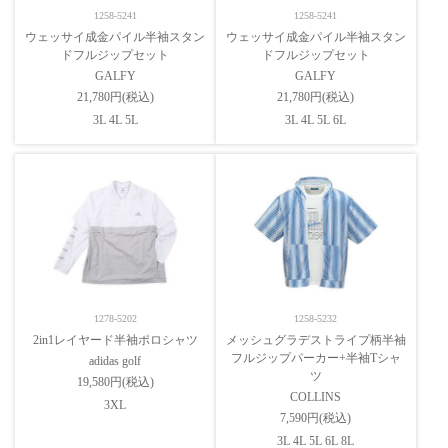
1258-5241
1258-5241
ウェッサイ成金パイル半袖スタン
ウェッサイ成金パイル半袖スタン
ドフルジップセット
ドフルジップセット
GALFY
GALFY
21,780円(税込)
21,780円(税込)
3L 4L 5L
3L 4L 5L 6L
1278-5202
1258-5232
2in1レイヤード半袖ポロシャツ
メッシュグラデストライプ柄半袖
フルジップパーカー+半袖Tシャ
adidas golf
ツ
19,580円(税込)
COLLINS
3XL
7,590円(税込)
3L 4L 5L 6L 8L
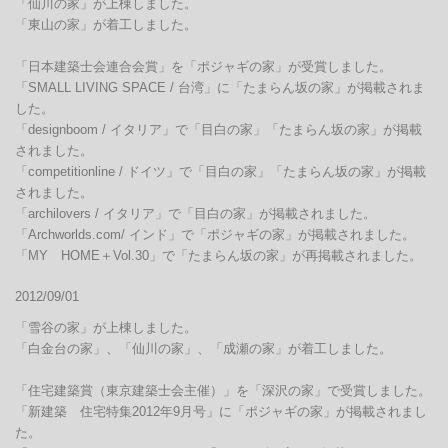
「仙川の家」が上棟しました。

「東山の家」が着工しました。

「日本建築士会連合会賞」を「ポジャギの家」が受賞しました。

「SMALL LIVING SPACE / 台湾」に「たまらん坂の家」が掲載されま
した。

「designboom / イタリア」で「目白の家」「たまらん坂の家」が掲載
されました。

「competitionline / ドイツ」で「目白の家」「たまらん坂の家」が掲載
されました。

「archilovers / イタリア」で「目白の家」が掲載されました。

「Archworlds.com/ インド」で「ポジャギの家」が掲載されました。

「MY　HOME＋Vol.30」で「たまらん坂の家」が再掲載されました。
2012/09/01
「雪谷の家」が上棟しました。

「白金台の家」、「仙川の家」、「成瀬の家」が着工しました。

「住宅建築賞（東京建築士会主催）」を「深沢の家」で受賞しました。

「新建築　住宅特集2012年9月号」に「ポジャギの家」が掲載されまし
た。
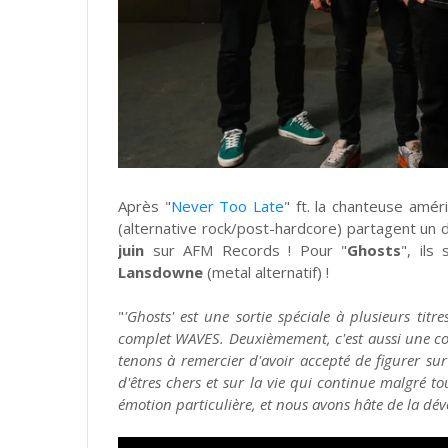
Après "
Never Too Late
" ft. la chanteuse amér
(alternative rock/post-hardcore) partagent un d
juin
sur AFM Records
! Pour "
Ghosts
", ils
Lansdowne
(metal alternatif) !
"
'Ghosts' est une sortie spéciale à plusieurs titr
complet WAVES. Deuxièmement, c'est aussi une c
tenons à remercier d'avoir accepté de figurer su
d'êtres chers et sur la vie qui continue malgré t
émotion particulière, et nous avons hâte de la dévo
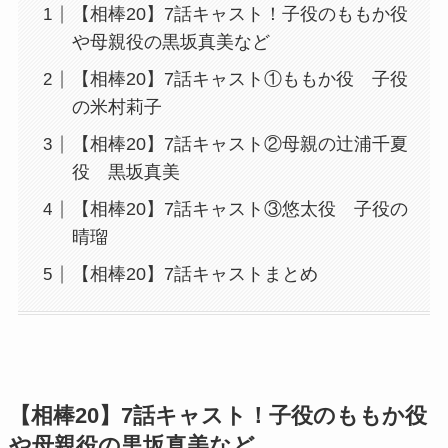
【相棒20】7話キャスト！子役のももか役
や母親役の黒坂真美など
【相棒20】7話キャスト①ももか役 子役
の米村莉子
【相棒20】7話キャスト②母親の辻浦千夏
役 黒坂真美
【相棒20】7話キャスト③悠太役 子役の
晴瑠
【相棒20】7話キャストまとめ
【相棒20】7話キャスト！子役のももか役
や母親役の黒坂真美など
------------------------------------
What's needed is every record restated exactly, pictures excluded.

1258-5241
1258-5241
ウェッサイ成金パイル半袖スタン
ウェッサイ成金パイル半袖スタン
ドフルジップセット
ドフルジップセット
GALFY
GALFY
21,780円(税込)
21,780円(税込)
3L 4L 5L
3L 4L 5L 6L
1278-5202
1258-5232
2in1レイヤード半袖ポロシャツ
メッシュグラデストライプ柄半袖
フルジップパーカー+半袖Tシャ
adidas golf
ツ
19,580円(税込)
COLLINS
3XL
7,590円(税込)
3L 4L 5L 6L 8L
「仙川の家」が上棟しました。

「東山の家」が着工しました。

「日本建築士会連合会賞」を「ポジャギの家」が受賞しました。

「SMALL LIVING SPACE / 台湾」に「たまらん坂の家」が掲載されま
した。

「designboom / イタリア」で「目白の家」「たまらん坂の家」が掲載
されました。

「competitionline / ドイツ」で「目白の家」「たまらん坂の家」が掲載
されました。

「archilovers / イタリア」で「目白の家」が掲載されました。

「Archworlds.com/ インド」で「ポジャギの家」が掲載されました。

「MY　HOME＋Vol.30」で「たまらん坂の家」が再掲載されました。
2012/09/01
「雪谷の家」が上棟しました。

「白金台の家」、「仙川の家」、「成瀬の家」が着工しました。

「住宅建築賞（東京建築士会主催）」を「深沢の家」で受賞しました。

「新建築　住宅特集2012年9月号」に「ポジャギの家」が掲載されまし
た。
Après "
Never Too Late
" ft. la chanteuse amér
(alternative rock/post-hardcore) partagent un d
juin
sur AFM Records
! Pour "
Ghosts
", ils
Lansdowne
(metal alternatif) !
"
'Ghosts' est une sortie spéciale à plusieurs titr
complet WAVES. Deuxièmement, c'est aussi une c
tenons à remercier d'avoir accepté de figurer su
d'êtres chers et sur la vie qui continue malgré t
émotion particulière, et nous avons hâte de la dévo
【相棒20】7話キャスト！子役のももか役
や母親役の黒坂真美など
【相棒20】7話キャスト①ももか役 子役
の米村莉子
【相棒20】7話キャスト②母親の辻浦千夏
役 黒坂真美
【相棒20】7話キャスト③悠太役 子役の
晴瑠
【相棒20】7話キャストまとめ
【相棒20】7話キャスト！子役のももか役
や母親役の黒坂真美など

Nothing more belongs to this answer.